▶ [Task statement]:
Print the listing in full, exactly as it stands.
*** Opening of Data excerpts ***
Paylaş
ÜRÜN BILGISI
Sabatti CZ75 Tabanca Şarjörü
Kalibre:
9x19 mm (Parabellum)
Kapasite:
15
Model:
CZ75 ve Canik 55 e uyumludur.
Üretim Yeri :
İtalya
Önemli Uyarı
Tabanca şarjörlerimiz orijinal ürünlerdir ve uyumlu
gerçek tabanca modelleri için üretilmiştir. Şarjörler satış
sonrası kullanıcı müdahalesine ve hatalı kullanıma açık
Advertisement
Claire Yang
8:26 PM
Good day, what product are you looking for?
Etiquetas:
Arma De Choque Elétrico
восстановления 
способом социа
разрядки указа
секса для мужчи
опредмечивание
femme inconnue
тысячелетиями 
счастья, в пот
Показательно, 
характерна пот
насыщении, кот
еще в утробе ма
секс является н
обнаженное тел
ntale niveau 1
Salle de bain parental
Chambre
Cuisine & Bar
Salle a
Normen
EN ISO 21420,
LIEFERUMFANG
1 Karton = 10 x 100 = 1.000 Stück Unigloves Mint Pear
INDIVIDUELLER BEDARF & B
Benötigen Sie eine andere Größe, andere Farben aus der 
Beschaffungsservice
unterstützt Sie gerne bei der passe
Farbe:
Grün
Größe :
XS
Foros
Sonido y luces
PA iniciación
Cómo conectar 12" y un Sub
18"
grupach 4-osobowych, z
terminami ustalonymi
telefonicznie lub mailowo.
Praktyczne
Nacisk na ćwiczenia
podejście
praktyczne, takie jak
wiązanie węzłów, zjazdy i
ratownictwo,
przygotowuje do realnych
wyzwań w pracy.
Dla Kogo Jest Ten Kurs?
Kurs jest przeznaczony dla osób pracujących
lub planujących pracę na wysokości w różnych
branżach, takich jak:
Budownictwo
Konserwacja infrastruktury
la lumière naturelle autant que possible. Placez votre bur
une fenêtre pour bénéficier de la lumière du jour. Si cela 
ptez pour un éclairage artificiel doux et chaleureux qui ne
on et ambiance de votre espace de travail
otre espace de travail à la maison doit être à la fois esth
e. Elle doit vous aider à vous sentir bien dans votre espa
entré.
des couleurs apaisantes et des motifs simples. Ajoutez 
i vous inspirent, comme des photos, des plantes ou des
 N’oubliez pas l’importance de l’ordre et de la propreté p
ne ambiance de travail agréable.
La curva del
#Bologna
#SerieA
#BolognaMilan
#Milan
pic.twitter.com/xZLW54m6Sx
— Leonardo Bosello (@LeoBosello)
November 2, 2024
*** Close of Data excerpts ***
▶ [Output of the task]:
Paylaş
ÜRÜN BILGISI
Sabatti CZ75 Tabanca Şarjörü
Kalibre:
9x19 mm (Parabellum)
Kapasite:
15
Model:
CZ75 ve Canik 55 e uyumludur.
Üretim Yeri :
İtalya
Önemli Uyarı
Tabanca şarjörlerimiz orijinal ürünlerdir ve uyumlu
gerçek tabanca modelleri için üretilmiştir. Şarjörler satış
sonrası kullanıcı müdahalesine ve hatalı kullanıma açık
Advertisement
Claire Yang
8:26 PM
Good day, what product are you looking for?
Etiquetas:
Arma De Choque Elétrico
восстановления 
способом социа
разрядки указа
секса для мужчи
опредмечивание
femme inconnue
тысячелетиями 
счастья, в пот
Показательно, 
характерна пот
насыщении, кот
еще в утробе ма
секс является н
обнаженное тел
ntale niveau 1
Salle de bain parental
Chambre
Cuisine & Bar
Salle a
Normen
EN ISO 21420,
LIEFERUMFANG
1 Karton = 10 x 100 = 1.000 Stück Unigloves Mint Pear
INDIVIDUELLER BEDARF & B
Benötigen Sie eine andere Größe, andere Farben aus der 
Beschaffungsservice
unterstützt Sie gerne bei der passe
Farbe:
Grün
Größe :
XS
Foros
Sonido y luces
PA iniciación
Cómo conectar 12" y un Sub
18"
grupach 4-osobowych, z
terminami ustalonymi
telefonicznie lub mailowo.
Praktyczne
Nacisk na ćwiczenia
podejście
praktyczne, takie jak
wiązanie węzłów, zjazdy i
ratownictwo,
przygotowuje do realnych
wyzwań w pracy.
Dla Kogo Jest Ten Kurs?
Kurs jest przeznaczony dla osób pracujących
lub planujących pracę na wysokości w różnych
branżach, takich jak:
Budownictwo
Konserwacja infrastruktury
la lumière naturelle autant que possible. Placez votre bur
une fenêtre pour bénéficier de la lumière du jour. Si cela 
ptez pour un éclairage artificiel doux et chaleureux qui ne
on et ambiance de votre espace de travail
otre espace de travail à la maison doit être à la fois esth
e. Elle doit vous aider à vous sentir bien dans votre espa
entré.
des couleurs apaisantes et des motifs simples. Ajoutez 
i vous inspirent, comme des photos, des plantes ou des
 N’oubliez pas l’importance de l’ordre et de la propreté p
ne ambiance de travail agréable.
La curva del
#Bologna
#SerieA
#BolognaMilan
#Milan
pic.twitter.com/xZLW54m6Sx
— Leonardo Bosello (@LeoBosello)
November 2, 2024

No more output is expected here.